1. exposure / ɪkˈspoʊ ʒər / (n.) – the act of being subjected to something
Example: He had a skin disease because of too much exposure to sunlight.

2. frequency / ˈfri kwən si / (n.) – a unit used for measuring sound
Example: Scientists tested if dogs could hear even the lowest frequency of sound.

3. occupational / ˌɒk yəˈpeɪ ʃə nl / (adj.) – describing something related to a job or work
Example: Some occupational hazards of construction work include exposure to falling objects and loud sounds.

4. insufficient / ˌɪn səˈfɪʃ ənt / (adj.) – not enough
Example: The evidence they presented in the court was insufficient.

5. threshold / ˈθrɛʃ oʊld / (n.) – the beginning or starting level of something
Example: I don’t feel pain easily because I have a high pain threshold


Read the text below.
Scientists found that exposure to high frequency sound waves, better known as ultrasound, can cause people to feel ill.

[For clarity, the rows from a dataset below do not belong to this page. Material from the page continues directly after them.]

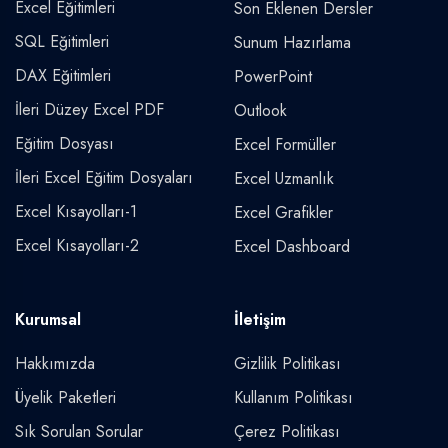
Excel Eğitimleri
Son Eklenen Dersler
SQL Eğitimleri
Sunum Hazırlama
DAX Eğitimleri
PowerPoint
İleri Düzey Excel PDF
Outlook
Eğitim Dosyası
Excel Formüller
İleri Excel Eğitim Dosyaları
Excel Uzmanlık
Excel Kısayolları-1
Excel Grafikler
Excel Kısayolları-2
Excel Dashboard
Kurumsal
İletişim
Hakkımızda
Gizlilik Politikası
Üyelik Paketleri
Kullanım Politikası
Sık Sorulan Sorular
Çerez Politikası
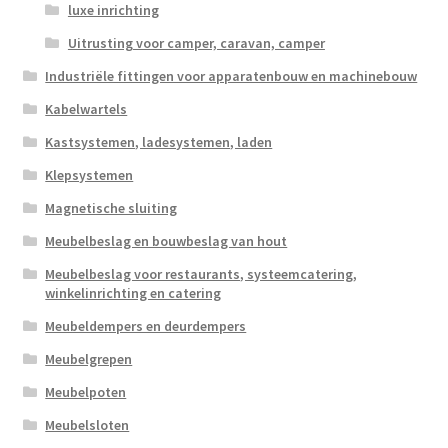
luxe inrichting
Uitrusting voor camper, caravan, camper
Industriële fittingen voor apparatenbouw en machinebouw
Kabelwartels
Kastsystemen, ladesystemen, laden
Klepsystemen
Magnetische sluiting
Meubelbeslag en bouwbeslag van hout
Meubelbeslag voor restaurants, systeemcatering,
winkelinrichting en catering
Meubeldempers en deurdempers
Meubelgrepen
Meubelpoten
Meubelsloten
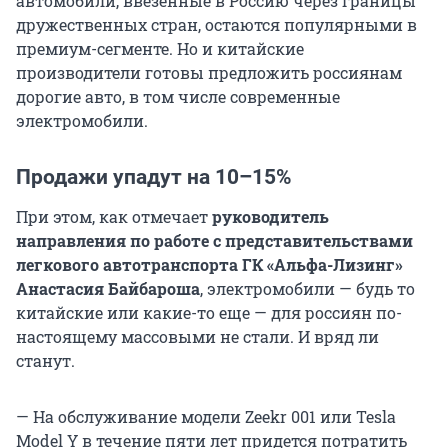
автомобили, ввезенные в Россию через границы
дружественных стран, остаются популярными в
премиум-сегменте. Но и китайские
производители готовы предложить россиянам
дорогие авто, в том числе современные
электромобили.
Продажи упадут на 10–15%
При этом, как отмечает
руководитель
направления по работе с представительствами
легкового автотранспорта ГК «Альфа-Лизинг»
Анастасия Байбароша
, электромобили — будь то
китайские или какие-то еще — для россиян по-
настоящему массовыми не стали. И вряд ли
станут.
— На обслуживание модели Zeekr 001 или Tesla
Model Y в течение пяти лет придется потратить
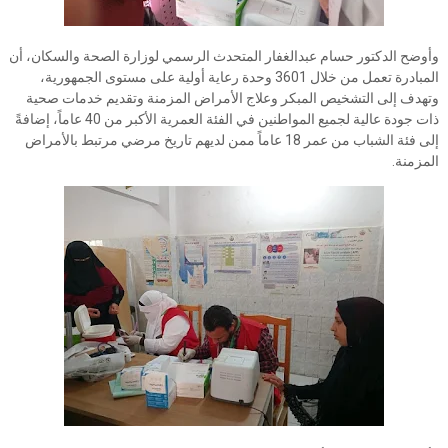
وأوضح الدكتور حسام عبدالغفار المتحدث الرسمي لوزارة الصحة والسكان، أن
المبادرة تعمل من خلال 3601 وحدة رعاية أولية على مستوى الجمهورية،
وتهدف إلى التشخيص المبكر وعلاج الأمراض المزمنة وتقديم خدمات صحية
ذات جودة عالية لجميع المواطنين في الفئة العمرية الأكبر من 40 عاماً، إضافةً
إلى فئة الشباب من عمر 18 عاماً ممن لديهم تاريخ مرضي مرتبط بالأمراض
المزمنة.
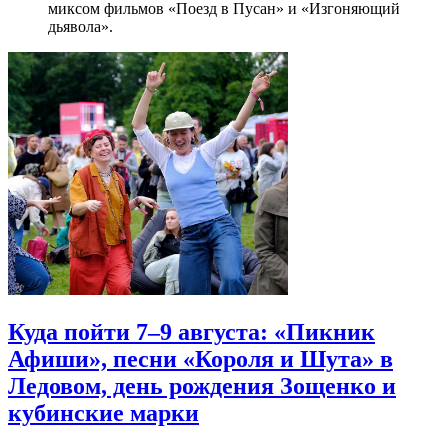
миксом фильмов «Поезд в Пусан» и «Изгоняющий
дьявола».
Куда пойти 7–9 августа: «Пикник
Афиши», песни «Короля и Шута» в
Ледовом, день рождения Зощенко и
кубинские марки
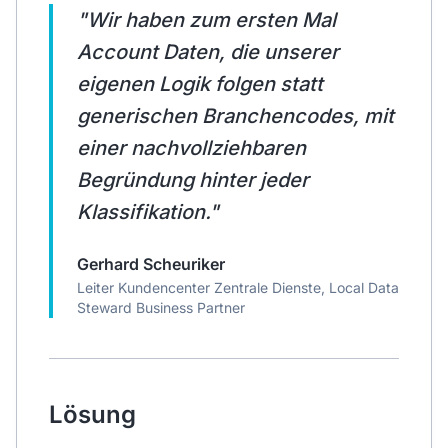
"
Wir haben zum ersten Mal
Account Daten, die unserer
eigenen Logik folgen statt
generischen Branchencodes, mit
einer nachvollziehbaren
Begründung hinter jeder
Klassifikation.
"
Gerhard Scheuriker
Leiter Kundencenter Zentrale Dienste, Local Data
Steward Business Partner
Lösung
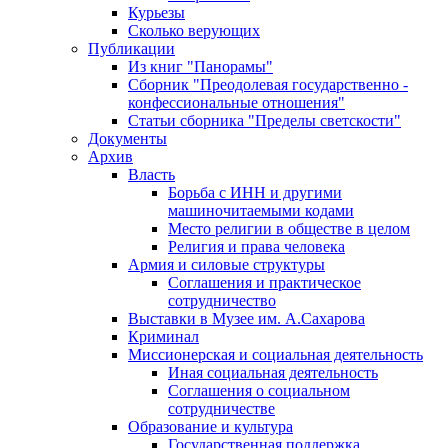
Курьезы
Сколько верующих
Публикации
Из книг "Панорамы"
Сборник "Преодолевая государственно -
конфессиональные отношения"
Статьи сборника "Пределы светскости"
Документы
Архив
Власть
Борьба с ИНН и другими
машиночитаемыми кодами
Место религии в обществе в целом
Религия и права человека
Армия и силовые структуры
Соглашения и практическое
сотрудничество
Выставки в Музее им. А.Сахарова
Криминал
Миссионерская и социальная деятельность
Иная социальная деятельность
Соглашения о социальном
сотрудничестве
Образование и культура
Государственная поддержка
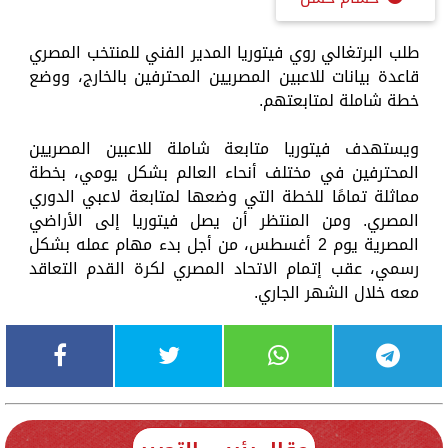
طلب البرتغالي روي فيتوريا المدير الفني للمنتخب المصري
قاعدة بيانات للاعبين المصريين المحترفين بالخارج، ووضع
خطة شاملة لمتابعتهم.
ويستهدف فيتوريا متابعة شاملة للاعبين المصريين
المحترفين في مختلف أنحاء العالم بشكل يومي، بخطة
مماثلة تمامًا للخطة التي وضعها لمتابعة لاعبي الدوري
المصري. ومن المنتظر أن يصل فيتوريا إلى الأراضي
المصرية يوم 2 أغسطس، من أجل بدء مهام عمله بشكل
رسمي، عقب إتمام الاتحاد المصري لكرة القدم التعاقد
معه خلال الشهر الجاري.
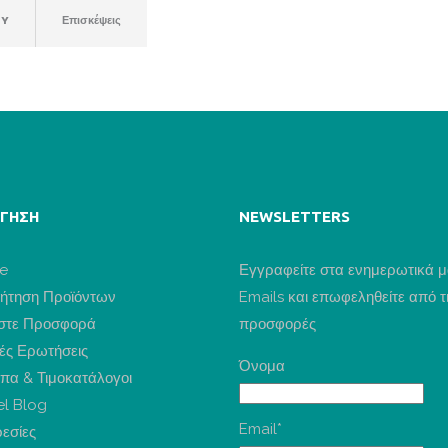
RY
Επισκέψεις
ΓΗΣΗ
NEWSLETTERS
e
Εγγραφείτε στα ενημερωτικά 
ήτηση Προϊόντων
Emails και επωφεληθείτε από τ
στε Προσφορά
προσφορές
ές Ερωτήσεις
Όνομα
πα & Τιμοκατάλογοι
el Blog
Email*
εσίες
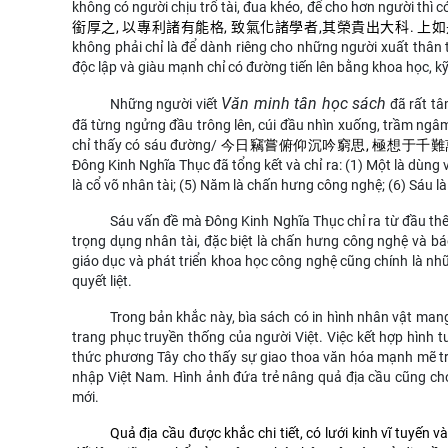
không có người chịu trổ tài, đua khéo, để cho hơn người thì c
銜厚之, 以專利諸有能格, 致氣化諸學者,其榮貴出大科. 上如
không phải chỉ là để dành riêng cho những người xuất thân
độc lập và giàu mạnh chỉ có đường tiến lên bằng khoa học, kỹ
Văn minh tân học sách
Những người viết
đã rất tâ
đã từng ngửng đầu trông lên, cúi đầu nhìn xuống, trầm ngâm
chỉ thấy có sáu đường/
今日竊嘗俯仰沉吟窮思, 極想于千難
Đông Kinh Nghĩa Thục đã tổng kết và chỉ ra: (1) Một là dùng vă
là cổ võ nhân tài; (5) Năm là chấn hưng công nghệ; (6) Sáu l
Sáu vấn đề mà Đông Kinh Nghĩa Thục chỉ ra từ đầu thế 
trọng dụng nhân tài, đặc biệt là chấn hưng công nghệ và bá
giáo dục và phát triển khoa học công nghệ cũng chính là nh
quyết liệt.
Trong bản khắc này, bìa sách có in hình nhân vật man
trang phục truyền thống của người Việt. Việc kết hợp hình 
thức phương Tây cho thấy sự giao thoa văn hóa mạnh mẽ trong
nhập Việt Nam. Hình ảnh đứa trẻ nâng quả địa cầu cũng cho 
mới.
Quả địa cầu được khắc chi tiết, có lưới kinh vĩ tuyến 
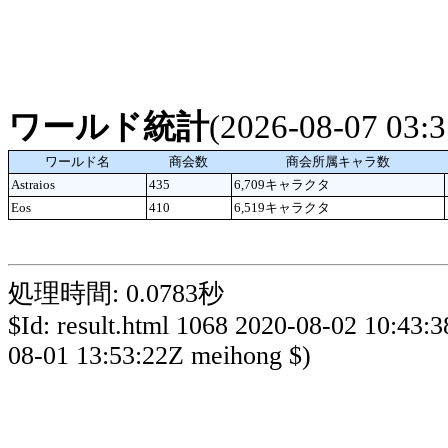
ワールド統計
(2026-08-07 03
ワールド名
商会数
商会所属キャラ数
Astraios
435
6,709キャラクタ
Eos
410
6,519キャラクタ
処理時間: 0.0783秒
$Id: result.html 1068 2020-08-02 10:43:
08-01 13:53:22Z meihong $)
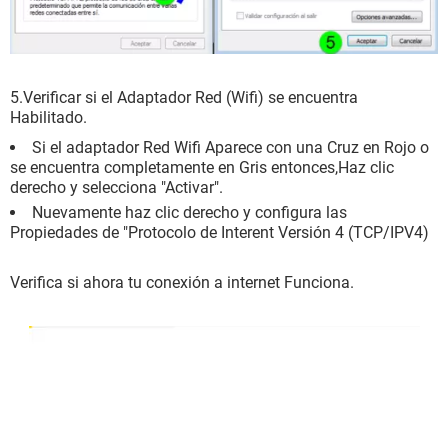
5.Verificar si el Adaptador Red (Wifi) se encuentra
Habilitado.
Si el adaptador Red Wifi Aparece con una Cruz en Rojo o
se encuentra completamente en Gris entonces,Haz clic
derecho y selecciona "Activar".
Nuevamente haz clic derecho y configura las
Propiedades de "Protocolo de Interent Versión 4 (TCP/IPV4)
Verifica si ahora tu conexión a internet Funciona.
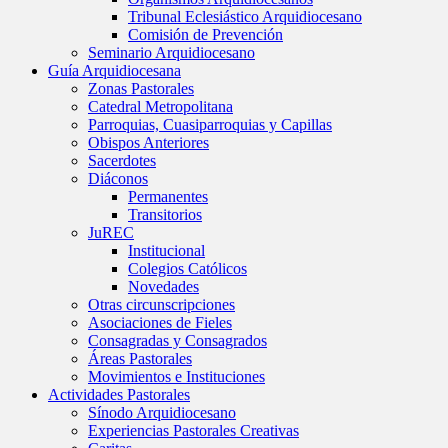
Tribunal Eclesiástico Arquidiocesano
Comisión de Prevención
Seminario Arquidiocesano
Guía Arquidiocesana
Zonas Pastorales
Catedral Metropolitana
Parroquias, Cuasiparroquias y Capillas
Obispos Anteriores
Sacerdotes
Diáconos
Permanentes
Transitorios
JuREC
Institucional
Colegios Católicos
Novedades
Otras circunscripciones
Asociaciones de Fieles
Consagradas y Consagrados
Áreas Pastorales
Movimientos e Instituciones
Actividades Pastorales
Sínodo Arquidiocesano
Experiencias Pastorales Creativas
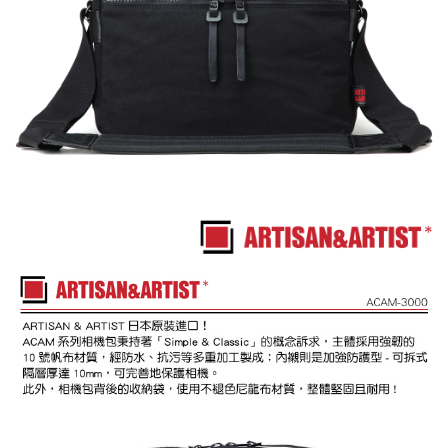
運送方式
２．便利：只要手機號碼，簡訊認證，即可結帳。
３．安心：先確認商品／服務後，再付款。
宅配
每筆NT$75，滿NT$399(含以上)免運費
【「AFTEE先享後付」結帳流程】
１．於結帳方式選擇「AFTEE先享後付」後，將跳轉至「AFTEE先享後付」
付款後門市自取
結帳頁面，進行簡訊認證並確認金額後，即可完成結帳。
２．訂單成立數日內，您將收到繳費通知簡訊。
免運費
３．收到繳費通知簡訊後14天內，點擊此簡訊中的連結，可透過四大超商／
ATM／網路銀行／等多元方式進行付款，方視為交易完成。
※ 請注意：結帳手續完成當下不需立刻繳費，但若您需要取消訂單，請聯絡
購買商品的店家。未經商家同意取消之訂單仍視為有效，需透過AFTEE先享
後付繳納相關費用。
※ 交易是否成功請以「AFTEE先享後付 」之結帳頁面顯示為準，若有關於
是否繳費成功／繳費後需取消欲退款等相關疑問，請聯繫「AFTEE先享後付
客戶支援中心」
https://netprotections.freshdesk.com/support/home
【注意事項】
１．透過由恩沛科技股份有限公司提供之「AFTEE先享後付」服務完成之交
易，需依本服務之必要範圍內提供個人資料，並將交易相關給付款項請求債
權轉讓予恩沛科技股份有限公司。
２．關於個人資料處理事宜，請瀏覽以下網址：
https://aftee.tw/terms/#terms3
３．未成年的使用者請事先徵得法定代理人或監護人之同意方可使用
「AFTEE先享後付」，若未經同意申辦者引起之損失，本公司不負相關責
任。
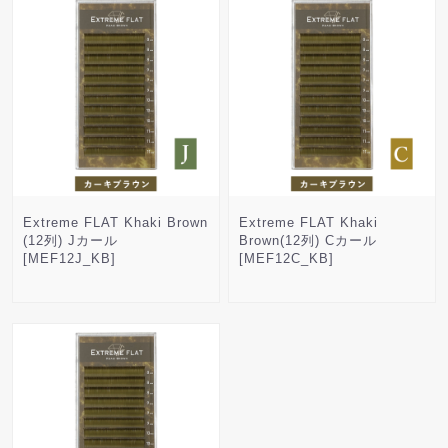
Extreme FLAT Khaki Brown
Extreme FLAT Khaki
(12列) Jカール
Brown(12列) Cカール
[MEF12J_KB]
[MEF12C_KB]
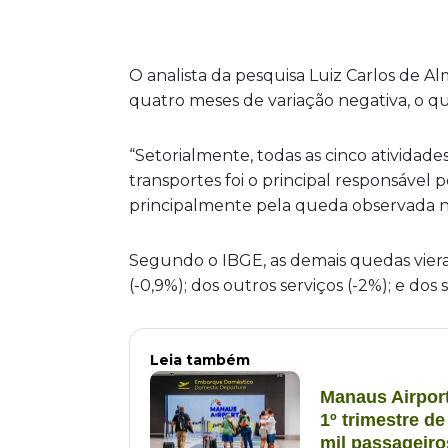
O analista da pesquisa Luiz Carlos de A
quatro meses de variação negativa, o q
“Setorialmente, todas as cinco ativida
transportes foi o principal responsável
principalmente pela queda observada no 
Segundo o IBGE, as demais quedas vieram
(-0,9%); dos outros serviços (-2%); e dos s
Leia também
Manaus Airport
1º trimestre d
mil passageiro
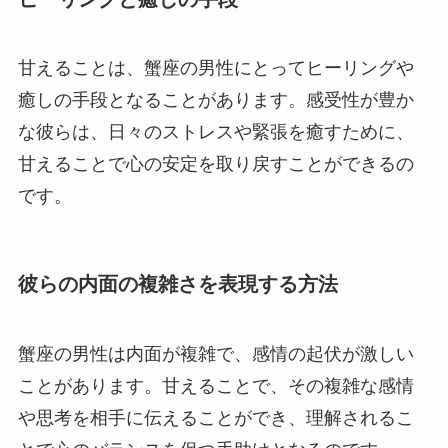
甘えることは、蟹座の男性にとってヒーリングや
癒しの手段となることがあります。感受性が豊か
な彼らは、日々のストレスや緊張を癒すために、
甘えることで心の安定を取り戻すことができるの
です。
彼らの内面の複雑さを表現する方法
蟹座の男性は内面が複雑で、感情の起伏が激しい
ことがあります。甘えることで、その複雑な感情
や思考を相手に伝えることができ、理解されるこ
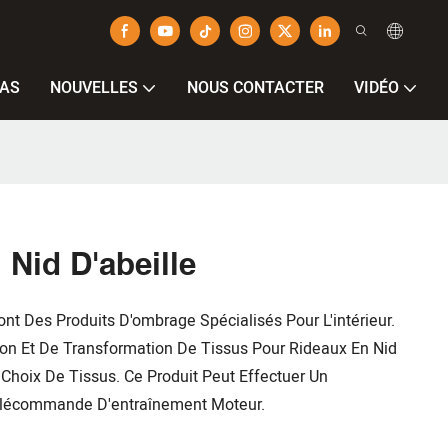
AS
NOUVELLES
NOUS CONTACTER
VIDÉO
 Nid D'abeille
t Des Produits D'ombrage Spécialisés Pour L'intérieur.
on Et De Transformation De Tissus Pour Rideaux En Nid
Choix De Tissus. Ce Produit Peut Effectuer Un
élécommande D'entraînement Moteur.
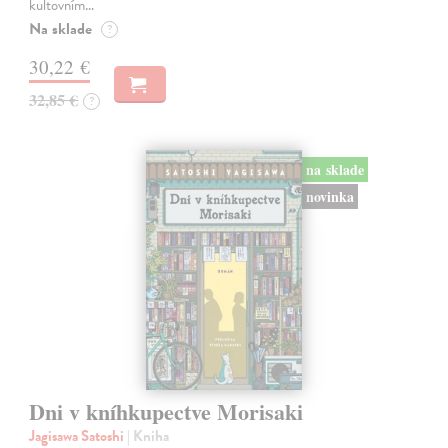
kultovním…
Na sklade
?
30,22 €
32,85 €
?
na sklade
novinka
Dni v kníhkupectve Morisaki
Jagisawa Satoshi
| Kniha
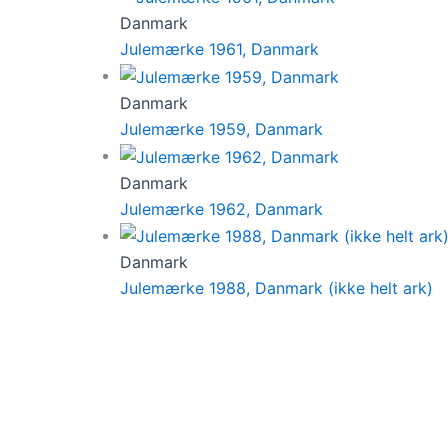
Danmark
Julemærke 1961, Danmark
Danmark
Julemærke 1959, Danmark
Danmark
Julemærke 1962, Danmark
Danmark
Julemærke 1988, Danmark (ikke helt ark)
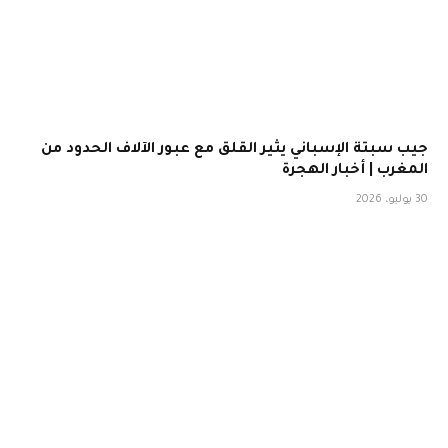
جيب سبتة الإسباني يثير القلق مع عبور الآلاف الحدود من
المغرب | أخبار الهجرة
30 يوليو، 2026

University of Southampton professor Tim Leighton and his colleagues discovered that ultrasound exposure can explain why many individuals complain about dizziness, nausea, migraine, fatigue, and other negative conditions. The team's study suggests that these people are not aware of high frequency sound waves that they have been exposed to in various public places.

Currently, workplaces have existing guidelines for protection against occupational ultrasound caused by industrial cleaning or drilling equipment. Leighton believes that these   guidelines are insufficient for the general public and is calling out for the establishment of a separate set of guidelines for those who are exposed to ultrasound in public or residential areas.

Leighton and his team based their findings on sound recordings they collected from various public places such as train stations, schools, sports stadiums, libraries, and shopping centers. Results show that the public is regularly exposed to ultrasound frequencies beyond 20 kHz – higher than the threshold of sound frequency to be heard by an individual, based on workplace guidelines.

Since recordings showed frequency levels that are beyond the ideal level, Leighton believes that people in these places who complain of certain symptoms may be unaware that ultrasound exposure is the cause. However, he also notes that the limited number of studies about ultrasound makes it impossible to provide evidence on the risk of high frequency sound waves to the general public.

Viewpoint Discussion

Enjoy a discussion with your tutor.  

Discussion A

·         Do you think Leighton’s call for further research on ultrasound should be taken seriously? Why or why not?
·         What do you think can authorities do to help people avoid the harmful effects of ultrasound?

Discussion B
·         Why is it important for people to take care of their hearing?
·         What will you do to cope if you cannot hear? Explain your answer.